» **Your instructions**
Go over the listing that follows and work out how many lines have the string "también"; reply with the number by itself.

··· Given data ···

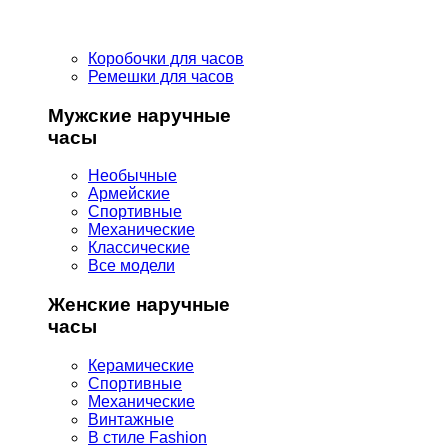
Коробочки для часов
Ремешки для часов
Мужские наручные
часы
Необычные
Армейские
Спортивные
Механические
Классические
Все модели
Женские наручные
часы
Керамические
Спортивные
Механические
Винтажные
В стиле Fashion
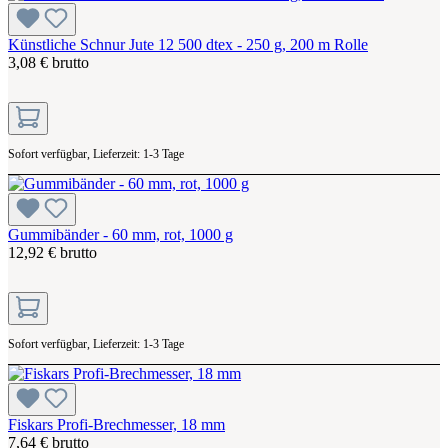
Künstliche Schnur Jute 12 500 dtex - 250 g, 200 m Rolle
3,08 € brutto
Sofort verfügbar, Lieferzeit: 1-3 Tage
Gummibänder - 60 mm, rot, 1000 g
12,92 € brutto
Sofort verfügbar, Lieferzeit: 1-3 Tage
Fiskars Profi-Brechmesser, 18 mm
7,64 € brutto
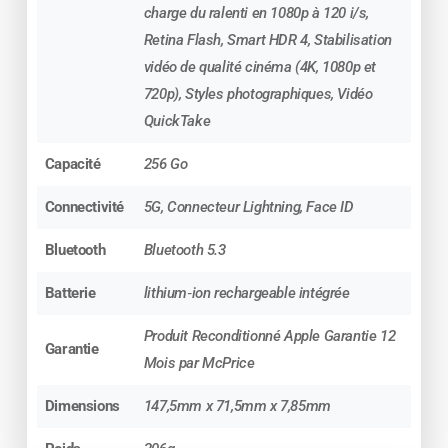
charge du ralenti en 1080p à 120 i/s,
d’utilisation.
Retina Flash, Smart HDR 4, Stabilisation
vidéo de qualité cinéma (4K, 1080p et
????
Écran Super Retina XDR –
720p), Styles photographiques, Vidéo
OLED 6,1’’
QuickTake
Un affichage exceptionnel :
Capacité
256 Go
couleurs éclatantes
Connectivité
5G, Connecteur Lightning, Face ID
noirs profonds
Bluetooth
Bluetooth 5.3
Batterie
lithium‑ion rechargeable intégrée
luminosité record en plein soleil
Produit Reconditionné Apple Garantie 12
fluidité incomparable avec ProMotion
Garantie
Mois par McPrice
(jusqu’à 120 Hz)
Dimensions
147,5mm x 71,5mm x 7,85mm
Idéal pour les vidéos, le gaming ou la retouche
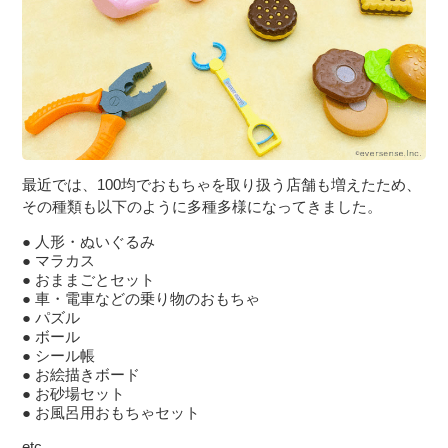
最近では、100均でおもちゃを取り扱う店舗も増えたため、
その種類も以下のように多種多様になってきました。
人形・ぬいぐるみ
マラカス
おままごとセット
車・電車などの乗り物のおもちゃ
パズル
ボール
シール帳
お絵描きボード
お砂場セット
お風呂用おもちゃセット
etc…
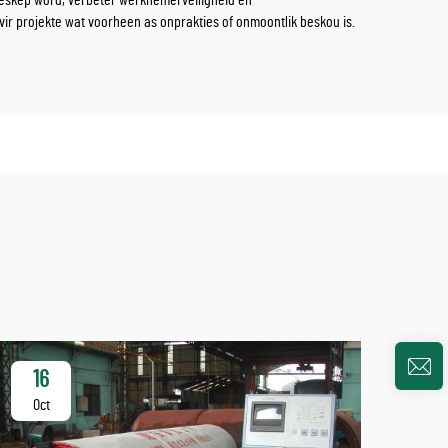
geskep word, verbeter werknemerveiligheid en
vir projekte wat voorheen as onprakties of onmoontlik beskou is.
16
2
Oct
Oc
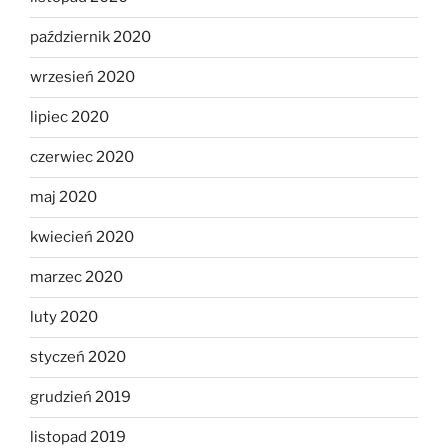
październik 2020
wrzesień 2020
lipiec 2020
czerwiec 2020
maj 2020
kwiecień 2020
marzec 2020
luty 2020
styczeń 2020
grudzień 2019
listopad 2019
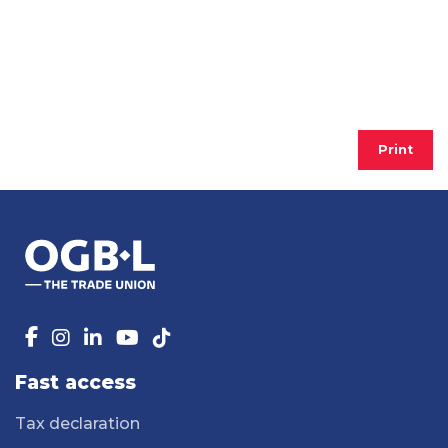
Print
Fast access
Tax declaration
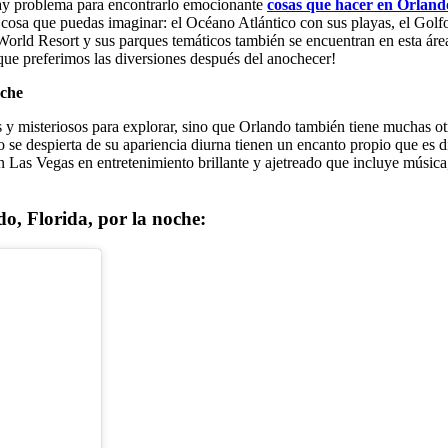
o hay problema para encontrarlo emocionante
cosas que hacer en Orlan
er cosa que puedas imaginar: el Océano Atlántico con sus playas, el Gol
orld Resort y sus parques temáticos también se encuentran en esta área,
 que preferimos las diversiones después del anochecer!
oche
 misteriosos para explorar, sino que Orlando también tiene muchas otr
 se despierta de su apariencia diurna tienen un encanto propio que es dif
on Las Vegas en entretenimiento brillante y ajetreado que incluye músi
o, Florida, por la noche:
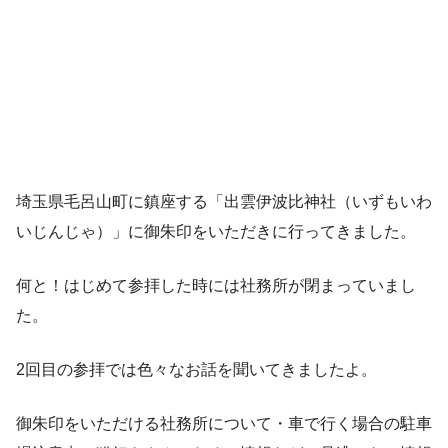
埼玉県毛呂山町に鎮座する「出雲伊波比神社（いずもいわ
いじんじゃ）」に御朱印をいただきに行ってきました。
何と！はじめて参拝した時には社務所が閉まっていまし
た。
2回目の参拝では色々なお話を聞いてきましたよ。
御朱印をいただける社務所について・車で行く場合の駐車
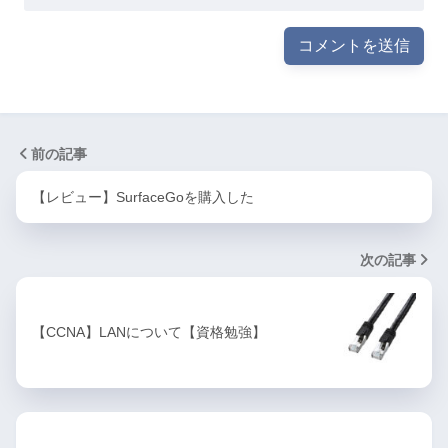
前の記事
【レビュー】SurfaceGoを購入した
次の記事
【CCNA】LANについて【資格勉強】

···

» **Output of the exercise**
2